Example 21. Pulmonary Fibrotic Markers

[0127] Hydroxyproline content is an important index for collagen deposition in the lung tissue. To quantify the extent of pulmonary fibrosis, the hydroxyproline content in lung tissue was measured in each group and is shown in FIG. 34. BLM obviously increased HP content (p<0.001) compared with the control group. A. camphorata Extract (1.0 g/kg) and AH, BH and DH reduced lung HP significant recovery (p<0.001).

Example 22. Antrodia camphorata Extract and Compounds Alerted the Bleomycin-Induced Changes in Pro-Inflammatory Cytokines

[0128] Evaluation of proinflammatory cytokine TNF-α, IL-1β, IL-6 and TGF-β levels in serum were performed by ELISA. BLM-treated kidney injury mice had significantly increased NO, TNF-α, IL-1β, and IL-6 levels in serum, compared to the control group (FIGS. 35A-34E, respectively). treatment with A. camphorata Extract at doses of 1.0 g/kg and compounds (BH and DH) significantly improved necrosis and inflammatory infiltrating cells in the lung tissue treatment improved TNF-α, IL-1β, IL-6 and TGF-β production after BLM challenge (p<0.001).

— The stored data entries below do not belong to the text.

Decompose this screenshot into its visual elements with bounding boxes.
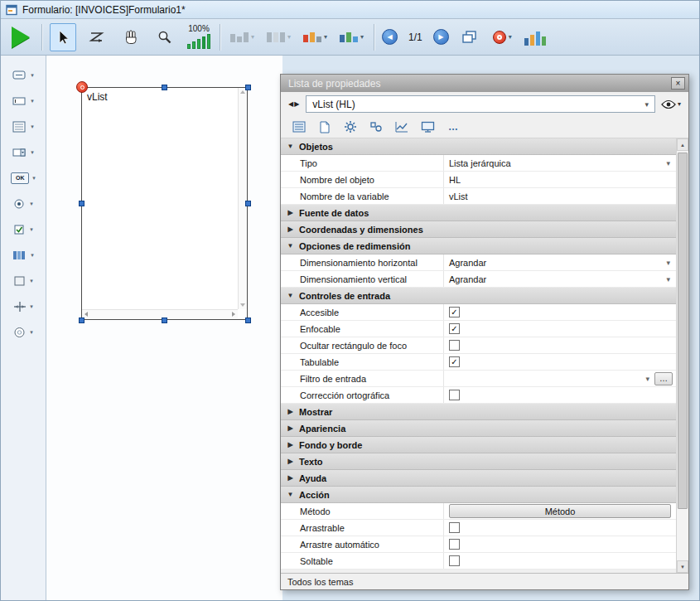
section-header[interactable]: ▶Fuente de datos: [281, 205, 676, 221]
selection-handle-left[interactable]: [79, 201, 84, 206]
hand-tool-button[interactable]: [118, 23, 144, 51]
scrollbar-down-icon[interactable]: ▼: [677, 560, 688, 573]
chevron-down-icon[interactable]: ▾: [666, 159, 670, 167]
object-horizontal-scrollbar[interactable]: [82, 309, 238, 319]
entry-order-tool-button[interactable]: [84, 23, 110, 51]
tool-rectangle[interactable]: ▾: [1, 268, 46, 293]
panel-titlebar[interactable]: Lista de propiedades ×: [281, 75, 688, 92]
property-row: Tabulable✓: [281, 354, 676, 371]
selection-handle-bottom-right[interactable]: [245, 317, 251, 323]
section-header[interactable]: ▶Coordenadas y dimensiones: [281, 221, 676, 238]
tool-listbox[interactable]: ▾: [1, 114, 46, 139]
property-row: Enfocable✓: [281, 321, 676, 337]
section-header[interactable]: ▼Controles de entrada: [281, 288, 676, 304]
zoom-tool-button[interactable]: [152, 23, 178, 51]
property-value[interactable]: ▾…: [444, 371, 676, 386]
section-header[interactable]: ▼Acción: [281, 487, 676, 503]
section-header[interactable]: ▶Fondo y borde: [281, 437, 676, 453]
checkbox[interactable]: [449, 555, 460, 566]
section-header[interactable]: ▶Apariencia: [281, 420, 676, 437]
theme-coordinates-icon[interactable]: [368, 119, 384, 134]
tool-combobox[interactable]: ▾: [1, 139, 46, 165]
checkbox[interactable]: ✓: [449, 356, 460, 367]
theme-more-icon[interactable]: …: [445, 119, 461, 134]
level-menu-button[interactable]: ▾: [301, 31, 330, 44]
object-events-badge[interactable]: [76, 81, 88, 93]
property-row: Filtro de entrada▾…: [281, 371, 676, 387]
theme-display-icon[interactable]: [419, 119, 436, 134]
object-vertical-scrollbar[interactable]: [238, 88, 247, 309]
theme-resize-chart-icon[interactable]: [393, 119, 410, 134]
close-icon[interactable]: ×: [671, 77, 685, 90]
zoom-control[interactable]: 100%: [186, 25, 212, 49]
window-titlebar: Formulario: [INVOICES]Formulario1*: [1, 1, 699, 19]
checkbox[interactable]: [449, 539, 460, 550]
property-label: Enfocable: [281, 321, 444, 337]
property-value[interactable]: HL: [444, 172, 676, 187]
select-tool-button[interactable]: [50, 23, 76, 51]
selection-handle-top-right[interactable]: [245, 85, 251, 90]
selection-handle-right[interactable]: [245, 201, 251, 206]
theme-gear-icon[interactable]: [342, 119, 359, 134]
property-value[interactable]: Lista jerárquica▾: [444, 155, 676, 171]
previous-page-button[interactable]: ◀: [382, 29, 398, 45]
toolbar-separator: [41, 24, 42, 51]
chevron-right-icon: ▶: [287, 474, 294, 482]
scrollbar-up-icon[interactable]: ▲: [677, 138, 688, 151]
theme-filter-toolbar: …: [281, 116, 688, 138]
property-value[interactable]: Agrandar▾: [444, 271, 676, 287]
selection-handle-bottom-left[interactable]: [79, 317, 84, 323]
text-input-tool-icon: [12, 95, 27, 107]
next-page-button[interactable]: ▶: [433, 29, 449, 45]
property-grid: ▼ObjetosTipoLista jerárquica▾Nombre del …: [281, 138, 676, 573]
events-menu-button[interactable]: ▾: [490, 29, 514, 46]
chevron-down-icon: ▾: [30, 226, 33, 233]
tool-text-input[interactable]: ▾: [1, 88, 46, 114]
chevron-down-icon: ▾: [31, 98, 34, 104]
property-value[interactable]: Agrandar▾: [444, 254, 676, 270]
zoom-bars-icon[interactable]: [187, 34, 210, 49]
form-pages-button[interactable]: [456, 23, 483, 51]
theme-page-icon[interactable]: [316, 119, 333, 134]
scrollbar-thumb[interactable]: [678, 153, 688, 509]
method-button[interactable]: Método: [449, 504, 671, 518]
checkbox[interactable]: ✓: [449, 307, 460, 317]
hierarchical-list-object[interactable]: vList: [81, 87, 248, 320]
checkbox[interactable]: [449, 390, 460, 400]
selection-handle-top[interactable]: [162, 85, 167, 90]
grid-menu-button[interactable]: ▾: [337, 31, 366, 44]
section-header[interactable]: ▼Opciones de redimensión: [281, 238, 676, 254]
tool-button-bar[interactable]: ▾: [1, 242, 46, 268]
object-prev-next-icon[interactable]: ◀▶: [288, 100, 300, 108]
section-header[interactable]: ▶Ayuda: [281, 470, 676, 487]
next-arrow-icon: ▶: [438, 33, 443, 41]
chevron-down-icon[interactable]: ▾: [666, 259, 670, 267]
tool-splitter[interactable]: ▾: [1, 293, 46, 319]
section-label: Fondo y borde: [299, 440, 362, 450]
ellipsis-button[interactable]: …: [654, 372, 673, 385]
chevron-down-icon[interactable]: ▾: [645, 375, 649, 383]
section-header[interactable]: ▶Mostrar: [281, 404, 676, 420]
views-button[interactable]: [522, 23, 548, 51]
panel-scrollbar[interactable]: ▲ ▼: [676, 138, 688, 573]
play-icon: [12, 27, 30, 48]
checkbox[interactable]: [449, 522, 460, 533]
view-options-button[interactable]: ▾: [661, 99, 681, 109]
form-canvas[interactable]: vList: [46, 56, 282, 600]
property-value: [444, 337, 676, 353]
tool-oval[interactable]: ▾: [1, 319, 46, 345]
chevron-down-icon[interactable]: ▾: [666, 275, 670, 284]
theme-list-icon[interactable]: [291, 119, 307, 134]
checkbox[interactable]: [449, 340, 460, 351]
tool-ok-button[interactable]: OK ▾: [1, 165, 46, 191]
checkbox[interactable]: ✓: [449, 323, 460, 334]
property-value[interactable]: vList: [444, 188, 676, 204]
tool-button[interactable]: ▾: [1, 62, 46, 88]
section-header[interactable]: ▼Objetos: [281, 138, 676, 155]
selection-handle-bottom[interactable]: [162, 317, 167, 323]
run-form-button[interactable]: [7, 23, 34, 51]
section-header[interactable]: ▶Texto: [281, 453, 676, 470]
tool-checkbox[interactable]: ▾: [1, 216, 46, 242]
tool-radio-button[interactable]: ▾: [1, 191, 46, 216]
object-selector-combobox[interactable]: vList (HL) ▾: [306, 95, 655, 113]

Example 23. Effects of A. camphorata Extract and Compounds on Lung MPO Activity

[0129] As depicted in FIG. 36, there was a remarkable increase of the MPO level in response to BLM challenge compared with that in control group (p<0.01). On the contrary, the administration of both A. camphorata extract, AH, BH, DH and Dex evidently suppressed the MPO activities compared with that in BLM group (p<0.001), which exerted stronger effect than that in A. camphorata extract and compounds group (p<0.05) (FIG. 36).

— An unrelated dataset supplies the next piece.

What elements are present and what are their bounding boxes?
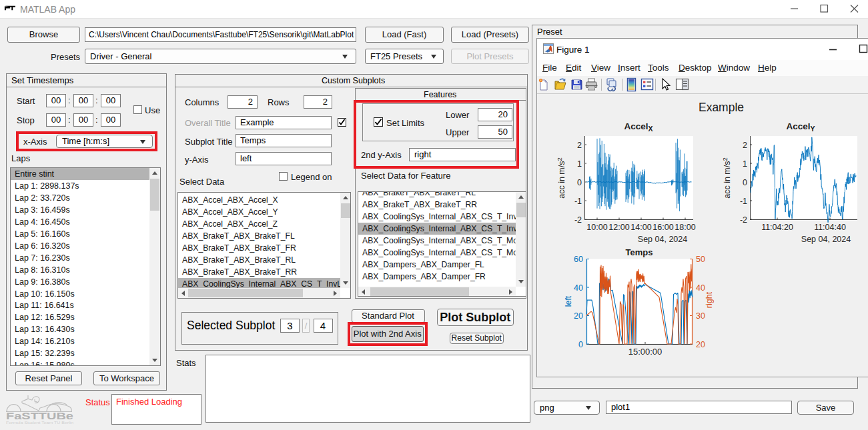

Example 24. Effects of a Combination of A. camphorata Extract and Ovatodiolide on Oleic Acid-Induced Steatosis in HepG2 Cells

[0130] Oleic acid (OA) induced steatosis in HepG2 cells and may consider an in vitro model for human fatty liver disease. HepG2 cells were treated with different concentrations of oleic acid (OA) to induce steatosis. Intracellular lipid was stained by Oil Red O (ORO), and quantified by colorimetric assay. 0.5 mM OA was chosen for further studies (FIGS. 37 and 38). HepG2 cells were treated with test compounds (3.7, 11.1, 33.3, 100 and 200 m/mL) and incubated for 48 h (FIG. 39). HepG2 cells were seeded in 24-well plates and deprived from FBS for 24 h. These cells were then treated with different concentrations of test compounds for 6 h before induced with 0.5 mM OA for 24 h. Cells were gently washed with PBS and fixed using paraformaldehyde at RT, then stained with Oil Red (ORO) solution for 30 min at RT. ORO stain was extracted using pure isopropanol and the optical density was detected at 510 nm (FIG. 40). AR101-DS4, AR100-DS1 and AR100-DS1+AR101-DS2 show inhibition against OA-induced steatosis in HepG2 cells at noncytotoxic concentration.